The Opposition had recently stated that Feeders Lloyd being selected as the contractor for the project may be hinged on its relationship with the Minister of Public Security. Ramkarran however believes that this is a baseless contention.
He expressed that Vice President Khemraj Ramjattan has played an honourable role in exposing the “flawed bidding process and the shallow, whimsical, reasoning that led to Surendra Engineering being awarded the contract.”
He said that this flawed award has led to the loss of $900 million by the unsuspecting Guyanese taxpayers, resulting from Surendra Engineering’s fraud.

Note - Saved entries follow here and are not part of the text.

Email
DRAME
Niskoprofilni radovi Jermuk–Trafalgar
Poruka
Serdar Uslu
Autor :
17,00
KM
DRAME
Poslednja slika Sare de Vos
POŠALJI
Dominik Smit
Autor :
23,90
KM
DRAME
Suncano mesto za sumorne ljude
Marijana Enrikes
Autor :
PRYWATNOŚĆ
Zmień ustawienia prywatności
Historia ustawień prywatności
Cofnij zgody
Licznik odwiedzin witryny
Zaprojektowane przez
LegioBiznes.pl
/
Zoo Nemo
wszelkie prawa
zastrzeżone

He said, “Mr. Ramjattan did a service to Guyana, albeit unsuccessful, in preventing loss to Guyana by the fraud of Surendra Engineering…Mr. Ramjattan would have been failing in his duty to his constituents and to the nation had he not alerted the nation and his constituents to the dubious selection of Surendra Engineering, even if Fedders Lloyd was his client, which he has denied. It is this act of exposure, which has made Mr. Ramjattan the target of the Opposition, which interprets the Standing Order to suit its own sleazy objectives.”
Government has thus far made it clear that its MOU with the Indian company is above board and in keeping with proper procurement practice.

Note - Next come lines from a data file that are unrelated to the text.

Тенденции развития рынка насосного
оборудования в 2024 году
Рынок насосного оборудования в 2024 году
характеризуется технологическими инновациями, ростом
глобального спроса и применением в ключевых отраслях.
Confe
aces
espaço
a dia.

In a statement to the media on Saturday night, The Ministry also emphasized that it did not award a contract to Fedders Lloyd; the Ministry merely entered into a MOU with the second bidding company and, indeed, the only other qualified bidder.
It said, “The advantages of proceeding in this manner, rather than going out for a new tender are many, including the fact that Fedders Lloyd expressed in the MOU its intention to hold its prices expressed in its original bid made some four years ago. In addition to being time consuming, a new tender will result, obviously, in price escalation due to inflation.”
Kaieteur News understands that it is the intention of the Ministry of Finance that should the conditions in the MOU be satisfied by Fedders Lloyd, then the Tender Board will be invited to make an award of contract to Fedders Lloyd.
It said that the decision to utilize the instrument of the MOU safeguards the procurement process and seeks to optimize the use of Public Funds, in this case a loan, in the most beneficial way.